Знаешь, о чем я думал по воскресеньям, пока на нарах лежал? Ну уж! О тебе – меньше всего. Думал я – нет, ты послушай – думал: выйду из этой клетки, накуплю – думал я – белого хлеба, масла, мармелада, сыру, колбасы, сахару, чаю... Толсто-претолсто намажу масло, а сверху положу сыр, на него мармелад – сливовый или там яблочный, не важно! И буду пить чай – ага, просто чай, необязательно чифирь. Буду жевать медленно, куда спешить! – смачно, и буду слушать концерт по заявкам... А еще думал: вот возьму и сам напишу на радио, сам себе пошлю музыкальный привет. На выдуманную фамилию, я-то буду знать. Ну, скажем, Стасику Реклайтису Вера Кайзер посылает... Реклайтису, проживающему на Заречье, по улице Маргитес... нет, ни улицы, ни номера они никогда не объявляют... посылает... что она может мне послать? Как ты думаешь? Может, эту, знаешь... Ку-уда идешь... Холодный дождь и ве-етер... Никто тебя мне не вернет... А ты одна моя на свете!.. Ни хрена! Вот-вот, эту часто поют. Куда иде-е-ешь... Не затеряйся в мире... По радиоволнам... Эй, кажется, я опять перебрал? Ты не хочешь? Ну, спи, спи... Потом еще разик сгоняем черта в ад. Как этот писал, хо-хо... декамерон... Все-таки иногда что-нибудь промемекай. Мне покажется, кто-то слушает, все веселее базарить. Не пойму, что это со мной такое – только подопью, обязательно охота выбазариться. Базарил и базарить буду – так и писатель один сказал, я слышал. Он хотел про меня написать, потом передумал. Говорит, он только юморное сочиняет, мне, мол, не понравится. Ага, ты уже в порядке, хорёчек? Рад видеть. Сейчас, сейчас, тебе положено. Дуй! А я сделаю-ка ерша – даст как следует. Сейчас закончится эта симфония, и запустят самое лучшее. Челентано! Пугачиха!
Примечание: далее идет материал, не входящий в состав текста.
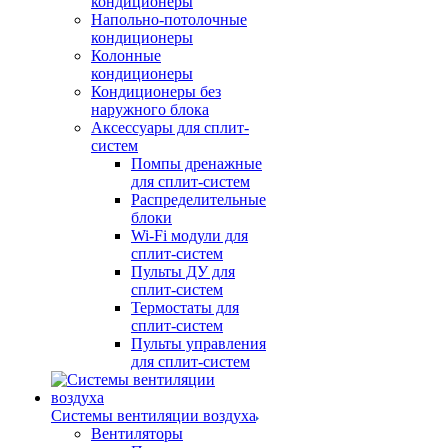
кондиционеры
Напольно-потолочные
кондиционеры
Колонные
кондиционеры
Кондиционеры без
наружного блока
Аксессуары для сплит-
систем
Помпы дренажные
для сплит-систем
Распределительные
блоки
Wi-Fi модули для
сплит-систем
Пульты ДУ для
сплит-систем
Термостаты для
сплит-систем
Пульты управления
для сплит-систем
Системы вентиляции воздуха
Вентиляторы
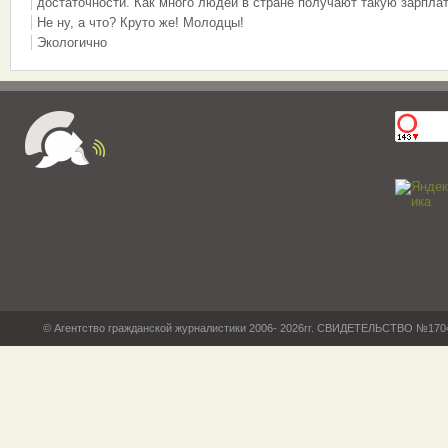
достаточности. Как много людей в стране получают такую зарплат
Не ну, а что? Круто же! Молодцы!
Экологично
© Агентство гражданской журналистики 2006- 2026гг. СВИДЕТЕЛЬСТВО №17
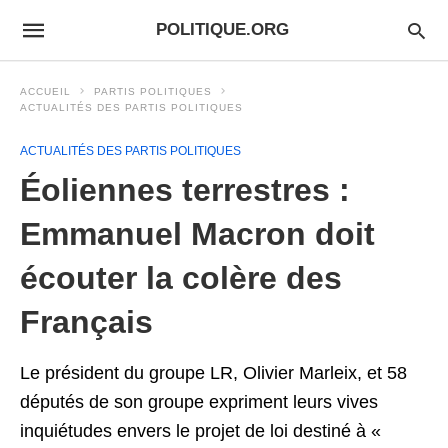
POLITIQUE.ORG
ACCUEIL
PARTIS POLITIQUES
ACTUALITÉS DES PARTIS POLITIQUES
ACTUALITÉS DES PARTIS POLITIQUES
Éoliennes terrestres :
Emmanuel Macron doit
écouter la colère des
Français
Le président du groupe LR, Olivier Marleix, et 58
députés de son groupe expriment leurs vives
inquiétudes envers le projet de loi destiné à «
А Высоцкий – ух ты!
А у психов жизнь – так бы жил любой:
Хочешь – спать ложись, хочешь – песни пой!
Предоставлена им вроде литера -
Кому от Сталина, ну а кому от Гитлера...3
В общем, и так далее. Ага, Челентано уже пропел. Что теперь пошлют по волнам своего эфира? Я бы хотел еще «Возвращаются ребята...».
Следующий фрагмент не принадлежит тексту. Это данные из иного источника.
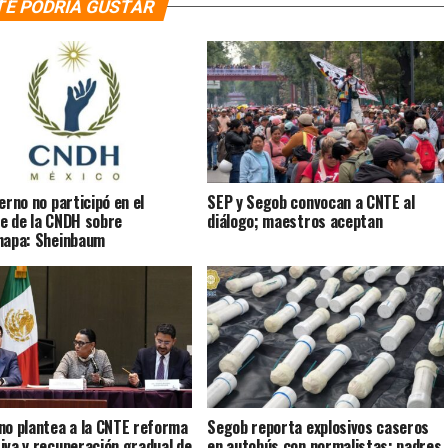
TE PODRÍA GUSTAR
erno no participó en el
SEP y Segob convocan a CNTE al
e de la CNDH sobre
diálogo; maestros aceptan
napa: Sheinbaum
no plantea a la CNTE reforma
Segob reporta explosivos caseros
iva y recuperación gradual de
en autobús con normalistas; padres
Валюкевичюте, что ли, поет. Ва-азвращаются ребята... Исполины... Ну, это не про нас. Ого! Нет, ты слушай! Надо же, так угадать! Прямым попаданием! Крутани погромче! Можно сказать, специально для меня. Ух ты, жаль громче не берет. А то бы на всю катушку... Ис-по-ли-и-ны! Словно вихри! Мурашки по спине! Будь здоровенька! Хор-р-рош! Молчи, не ори. Поболит и перестанет... Нечего столько пить. Еще! Словно вихри! Что ж, пора вставать, что ли. Эй... эй, ты! Чего ты, горюшко? Ам-м! Скажи что-нибудь! Чего ты... бля, никак готовенькая? Хрюкала, хрюкала... минуточку? Тюх, тюх – по щечке, по щечке. Да что же это... готовая, правда... Не шевелится. Эге, надо поскорей уносить ноги. Только, прости, дорогая, возьму у тебя эту трехрублевку. Знаю, где заныкала, тама... Эй, шлюшенция, кончай царапаться! Ну и курва ты! Думал, правда, хана. А она-то... Я хвать, она – цап! А как прикинулась-то! Трясешь ее, вертишь, по щечкам хлопаешь. И не стыдно, кобылушка? Как не выругаться! На тебе, на-ка! Теперь можешь плакать. Всё! Пошутили и хватит! Трешка все-таки у меня.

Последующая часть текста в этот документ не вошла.